* [Activity]: Your result will be the set of lines with "فارکس", copied from the material below.

* [Data shown]:
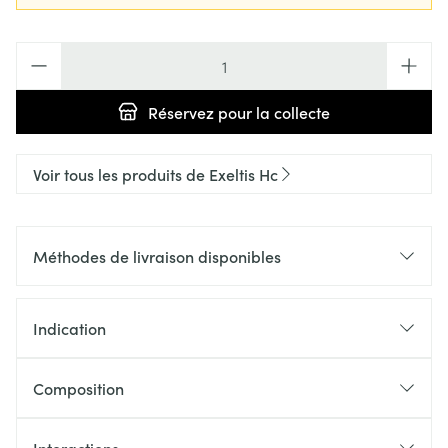
Quantité
Réservez
pour la collecte
Voir tous les produits de Exeltis Hc
Méthodes de livraison disponibles
Indication
Composition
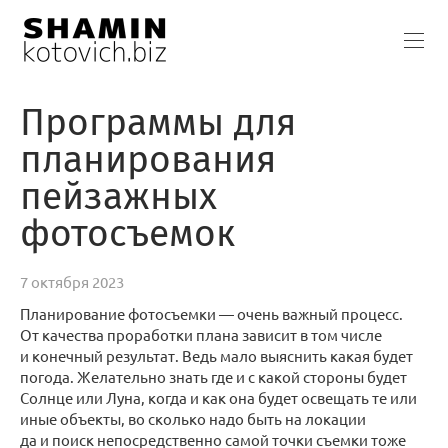
Программы для
планирования
пейзажных
фотосъемок
7 октября 2023
Планирование фотосъемки — очень важный процесс.
От качества проработки плана зависит в том числе
и конечный результат. Ведь мало выяснить какая будет
погода. Желательно знать где и с какой стороны будет
Солнце или Луна, когда и как она будет освещать те или
иные объекты, во сколько надо быть на локации
да и поиск непосредственно самой точки съемки тоже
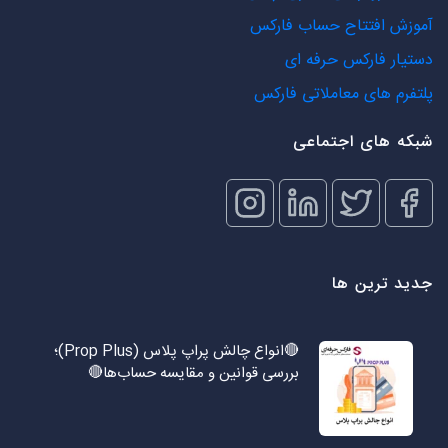
آموزش افتتاح حساب فارکس
دستیار فارکس حرفه ای
پلتفرم های معاملاتی فارکس
شبکه های اجتماعی
جدید ترین ها
🔴انواع چالش پراپ پلاس (Prop Plus)؛
بررسی قوانین و مقایسه حساب‌ها🔴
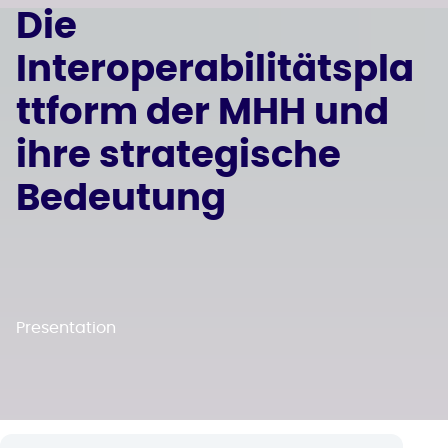
Die
Interoperabilitätspla
ttform der MHH und
ihre strategische
Bedeutung
Presentation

* [Exercise solution]:
آموزش افتتاح حساب فارکس
دستیار فارکس حرفه ای
پلتفرم های معاملاتی فارکس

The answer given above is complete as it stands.